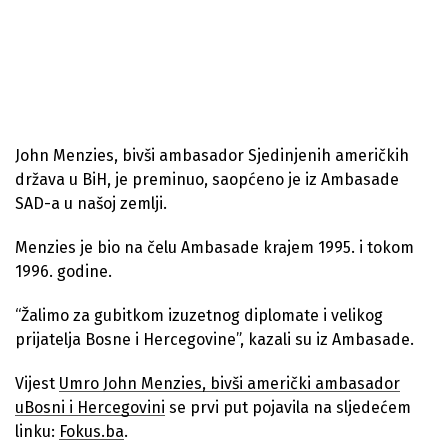
John Menzies, bivši ambasador Sjedinjenih američkih
država u BiH, je preminuo, saopćeno je iz Ambasade
SAD-a u našoj zemlji.
Menzies je bio na čelu Ambasade krajem 1995. i tokom
1996. godine.
“Žalimo za gubitkom izuzetnog diplomate i velikog
prijatelja Bosne i Hercegovine”, kazali su iz Ambasade.
Vijest
Umro John Menzies, bivši američki ambasador
uBosni i Hercegovini
se prvi put pojavila na sljedećem
linku:
Fokus.ba
.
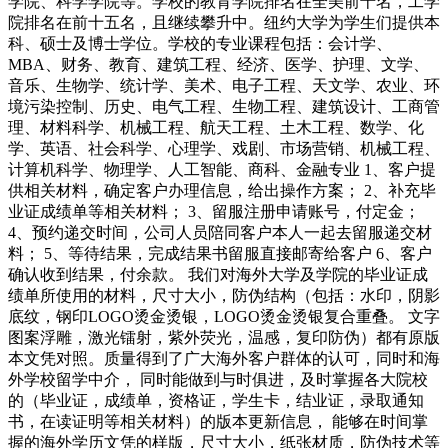
学院、科学学院等。学校的教育学院排名在全美前十名，工学
院排名在前十五名，且继续攀升中。纽约大学为学生们提供本
科、硕士及博士学位。学校的专业课程包括：会计学、
MBA、财务、教育、建筑工程、经济、医学、护理、文学、
音乐、生物学、统计学、美术、电子工程、天文学、农业、环
境污染控制、历史、电气工程、生物工程、建筑设计、工商管
理、材料科学、机械工程、航天工程、土木工程、数学、化
学、英语、社会科学、心理学、戏剧、市场营销、机械工程、
计算机科学、物理学、人工智能、商科、金融专业 1、客户提
供相关材料，确定客户办理信息，给出操作方案； 2、补充毕
业证成绩单等相关材料； 3、留服注册申请账号，付定金；
4、预约递交时间，公司人员陪同客户本人一起去留服递交材
料； 5、等待结果，完成结果书留服直接邮寄给客户 6、客户
确认收到结果，付余款。 我们对海外大学及学院的毕业证成
绩单所使用的材料，尺寸大小，防伪结构（包括：水印，阴影
底纹，钢印LOGO烫金烫银，LOGO烫金烫银复合重叠。 文字
图案浮雕，激光镭射，紫外荧光，温感，复印防伪）都有原版
本文凭对照。质量得到了广大海外客户群体的认可，同时和海
外学校留学中介， 同时能做到与时俱进，及时掌握各大院校
的（毕业证，成绩单，资格证，学生卡，结业证，录取通知
书，在读证明等相关材料）的版本更新信息， 能够在时间掌
握的海外学历文凭的样版，尺寸大小，纸张材质，防伪技术等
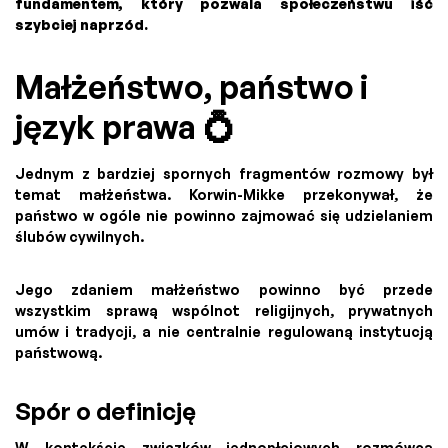
fundamentem, który pozwala społeczeństwu iść
szybciej naprzód.
Małżeństwo, państwo i
język prawa 💍
Jednym z bardziej spornych fragmentów rozmowy był
temat małżeństwa. Korwin-Mikke przekonywał, że
państwo w ogóle nie powinno zajmować się udzielaniem
ślubów cywilnych.
Jego zdaniem małżeństwo powinno być przede
wszystkim sprawą wspólnot religijnych, prywatnych
umów i tradycji, a nie centralnie regulowaną instytucją
państwową.
Spór o definicję
W kontekście związków jednopłciowych rozmówca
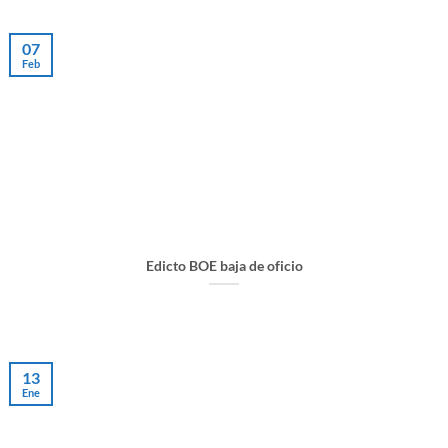
07
Feb
Edicto BOE baja de oficio
13
Ene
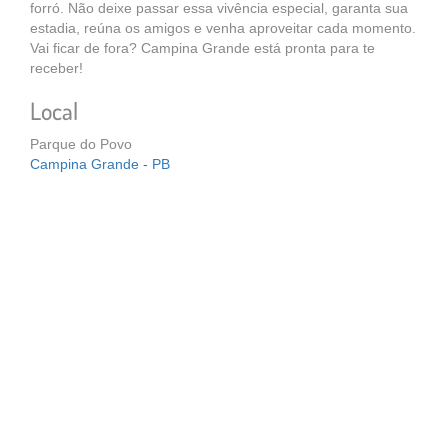
forró. Não deixe passar essa vivência especial, garanta sua
estadia, reúna os amigos e venha aproveitar cada momento.
Vai ficar de fora? Campina Grande está pronta para te
receber!
Local
Parque do Povo
Campina Grande - PB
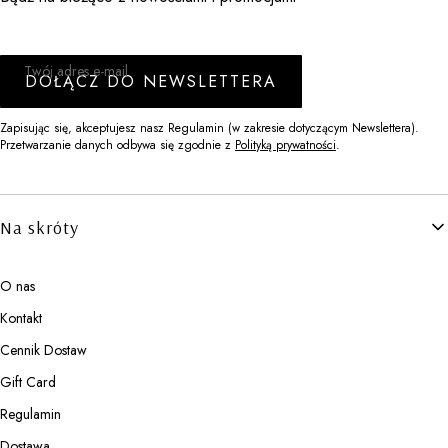
Twój adres e-mail
DOŁĄCZ DO NEWSLETTERA
Zapisując się, akceptujesz nasz Regulamin (w zakresie dotyczącym Newslettera).
Przetwarzanie danych odbywa się zgodnie z
Polityką prywatności
.
Linki w stopce
Na skróty
O nas
Kontakt
Cennik Dostaw
Gift Card
Regulamin
Dostawa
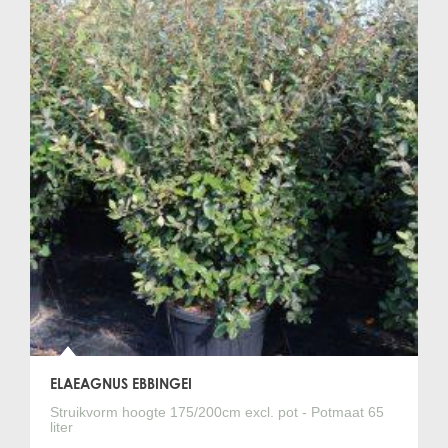
ELAEAGNUS EBBINGEI
Struikvorm hoogte 175/200cm excl. pot - Potmaat 65
liter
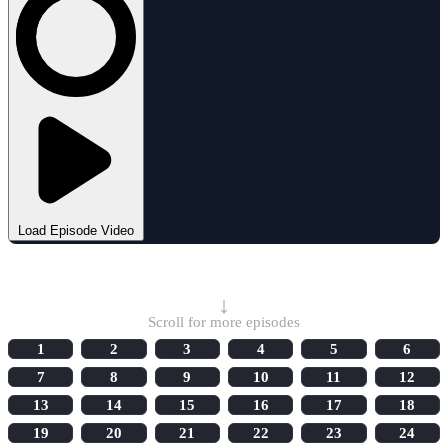
Load Episode Video
Select Episode
↓
Scroll for more episodes
1
2
3
4
5
6
7
8
9
10
11
12
13
14
15
16
17
18
19
20
21
22
23
24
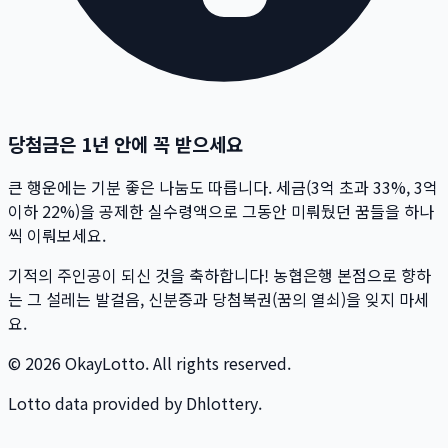
당첨금은 1년 안에 꼭 받으세요
큰 행운에는 기분 좋은 나눔도 따릅니다. 세금(3억 초과 33%, 3억
이하 22%)을 공제한 실수령액으로 그동안 미뤄뒀던 꿈들을 하나
씩 이뤄보세요.
기적의 주인공이 되신 것을 축하합니다! 농협은행 본점으로 향하
는 그 설레는 발걸음, 신분증과 당첨복권(꿈의 열쇠)을 잊지 마세
요.
© 2026 OkayLotto. All rights reserved.
Lotto data provided by Dhlottery.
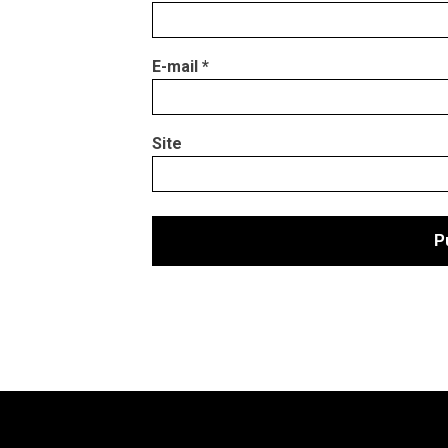
E-mail
*
Site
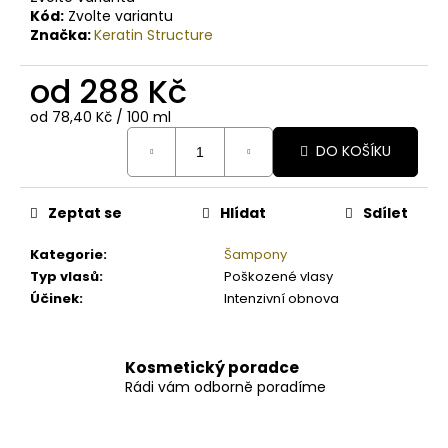
Kód:
Zvolte variantu
Značka:
Keratin Structure
od
288 Kč
Měrná
od 78,40 Kč / 100 ml
cena:
DO KOŠÍKU
Zeptat se
Hlídat
Sdílet
Kategorie
:
Šampony
Typ vlasů
:
Poškozené vlasy
Účinek
:
Intenzivní obnova
Kosmetický poradce
Rádi vám odborně poradíme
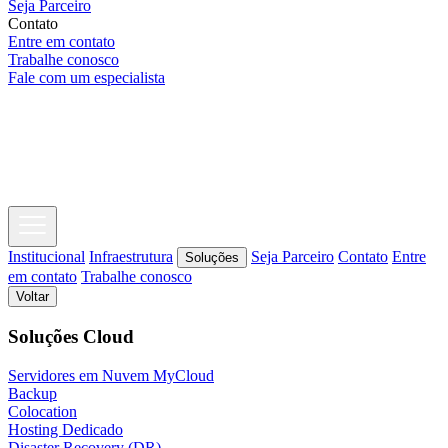
Seja Parceiro
Contato
Entre em contato
Trabalhe conosco
Fale com um especialista
Institucional
Infraestrutura
Seja Parceiro
Contato
Entre
Soluções
em contato
Trabalhe conosco
Voltar
Soluções Cloud
Servidores em Nuvem MyCloud
Backup
Colocation
Hosting Dedicado
Disaster Recovery (DR)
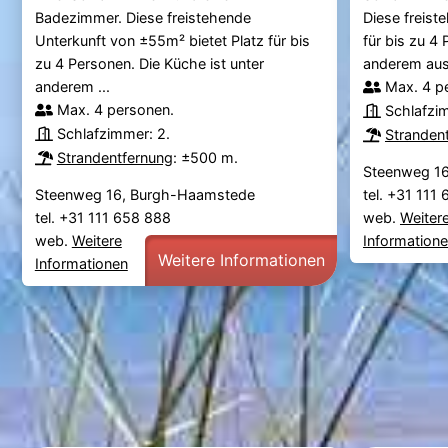
Badezimmer. Diese freistehende
Diese freist
Unterkunft von ±55m² bietet Platz für bis
für bis zu 4
zu 4 Personen. Die Küche ist unter
anderem ausg
anderem ...
Max. 4 p
Max. 4 personen.
Schlafzi
Schlafzimmer: 2.
Stranden
Strandentfernung
: ±500 m.
Steenweg 1
Steenweg 16, Burgh-Haamstede
tel. +31 111
tel. +31 111 658 888
web.
Weiter
web.
Weitere
Information
Weitere Informationen
Informationen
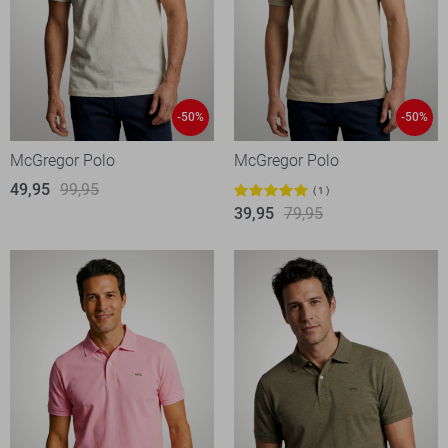
-50%
-50%
McGregor Polo
McGregor Polo
49,95
99,95
1
39,95
79,95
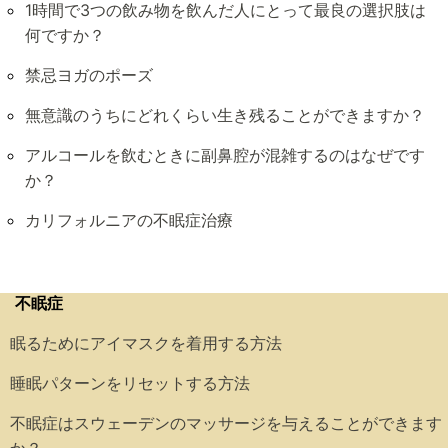
1時間で3つの飲み物を飲んだ人にとって最良の選択肢は
何ですか？
禁忌ヨガのポーズ
無意識のうちにどれくらい生き残ることができますか？
アルコールを飲むときに副鼻腔が混雑するのはなぜです
か？
カリフォルニアの不眠症治療
不眠症
眠るためにアイマスクを着用する方法
睡眠パターンをリセットする方法
不眠症はスウェーデンのマッサージを与えることができます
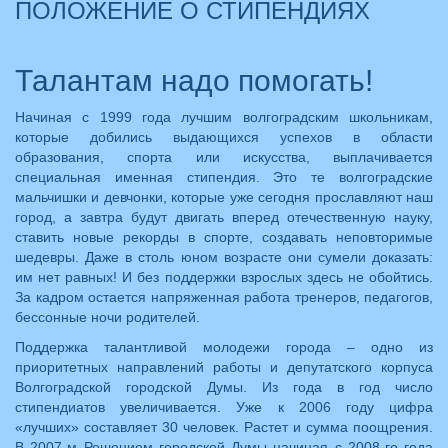
ПОЛОЖЕНИЕ О СТИПЕНДИЯХ
Талантам надо помогать!
Начиная с 1999 года лучшим волгоградским школьникам,
которые добились выдающихся успехов в области
образования, спорта или искусства, выплачивается
специальная именная стипендия. Это те волгоградские
мальчишки и девчонки, которые уже сегодня прославляют наш
город, а завтра будут двигать вперед отечественную науку,
ставить новые рекорды в спорте, создавать неповторимые
шедевры. Даже в столь юном возрасте они сумели доказать:
им нет равных! И без поддержки взрослых здесь не обойтись.
За кадром остается напряженная работа тренеров, педагогов,
бессонные ночи родителей.
Поддержка талантливой молодежи города – одно из
приоритетных направлений работы и депутатского корпуса
Волгоградской городской Думы. Из года в год число
стипендиатов увеличивается. Уже к 2006 году цифра
«лучших» составляет 30 человек. Растет и сумма поощрения.
В 2007-м Решением городской Думы начиная с 2008-го года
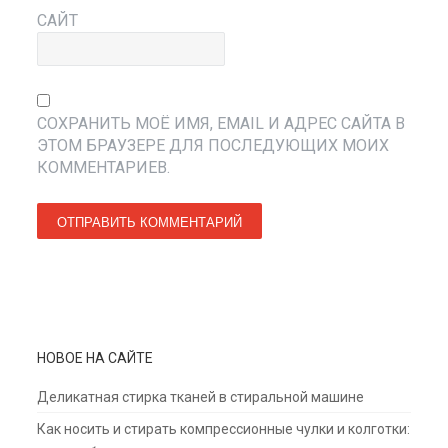
САЙТ
СОХРАНИТЬ МОЁ ИМЯ, EMAIL И АДРЕС САЙТА В
ЭТОМ БРАУЗЕРЕ ДЛЯ ПОСЛЕДУЮЩИХ МОИХ
КОММЕНТАРИЕВ.
НОВОЕ НА САЙТЕ
Деликатная стирка тканей в стиральной машине
Как носить и стирать компрессионные чулки и колготки:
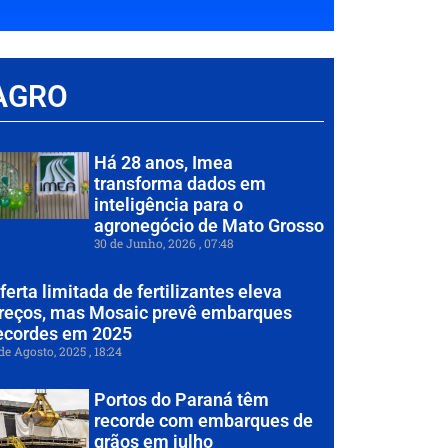
AGRO
Há 28 anos, Imea
transforma dados em
inteligência para o
agronegócio de Mato Grosso
30 de Junho, 2026
07:48
ferta limitada de fertilizantes eleva
reços, mas Mosaic prevê embarques
ecordes em 2025
de Agosto, 2025
18:24
Portos do Paraná têm
recorde com embarques de
grãos em julho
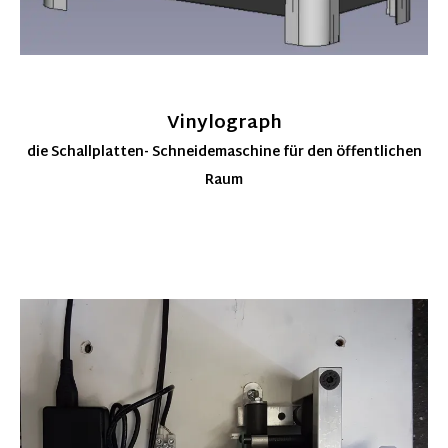
Vinylograph
die Schallplatten- Schneidemaschine für den öffentlichen
Raum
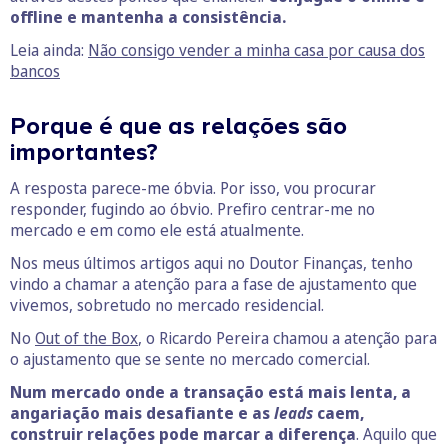
offline e mantenha a consistência.
Leia ainda:
Não consigo vender a minha casa por causa dos
bancos
Porque é que as relações são
importantes?
A resposta parece-me óbvia. Por isso, vou procurar
responder, fugindo ao óbvio. Prefiro centrar-me no
mercado e em como ele está atualmente.
Nos meus últimos artigos aqui no Doutor Finanças, tenho
vindo a chamar a atenção para a fase de ajustamento que
vivemos, sobretudo no mercado residencial.
No
Out of the Box
, o Ricardo Pereira chamou a atenção para
o ajustamento que se sente no mercado comercial.
Num mercado onde a transação está mais lenta, a
angariação mais desafiante e as
leads
caem,
construir relações pode marcar a diferença
. Aquilo que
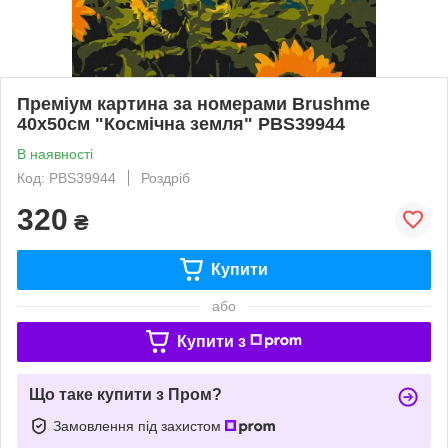
Преміум картина за номерами Brushme
40x50см "Космічна земля" PBS39944
В наявності
Код: PBS39944
Роздріб
320
₴
Купити
або
Купити з
Що таке купити з Пром?
Замовлення під захистом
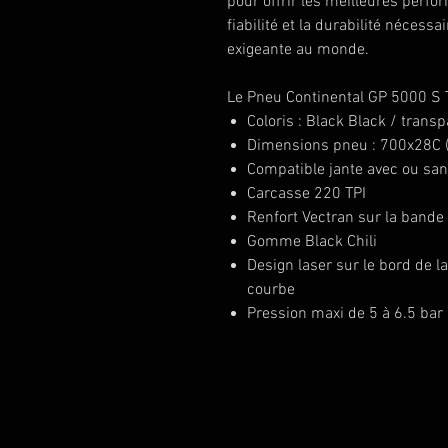
pour offrir les meilleures perfo
fiabilité et la durabilité nécess
exigeante au monde.
Le Pneu Continental GP 5000 S 
Coloris : Black Black / trans
Dimensions pneu : 700x28C 
Compatible jante avec ou sa
Carcasse 220 TPI
Renfort Vectran sur la bande
Gomme Black Chili
Design laser sur le bord de 
courbe
Pression maxi de 5 à 6.5 bar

—————

Could the lines from the first entry through the line that contains "境污染控制、历史、电气工程、生物工程、建筑设计、工商管" be copied exactly, with all pictures left out?

John Menzies, bivši ambasador Sjedinjenih američkih
država u BiH, je preminuo, saopćeno je iz Ambasade
SAD-a u našoj zemlji.
Menzies je bio na čelu Ambasade krajem 1995. i tokom
1996. godine.
“Žalimo za gubitkom izuzetnog diplomate i velikog
prijatelja Bosne i Hercegovine”, kazali su iz Ambasade.
Vijest
Umro John Menzies, bivši američki ambasador
uBosni i Hercegovini
se prvi put pojavila na sljedećem
linku:
Fokus.ba
.
学院、科学学院等。学校的教育学院排名在全美前十名，工学
院排名在前十五名，且继续攀升中。纽约大学为学生们提供本
科、硕士及博士学位。学校的专业课程包括：会计学、
MBA、财务、教育、建筑工程、经济、医学、护理、文学、
音乐、生物学、统计学、美术、电子工程、天文学、农业、环
境污染控制、历史、电气工程、生物工程、建筑设计、工商管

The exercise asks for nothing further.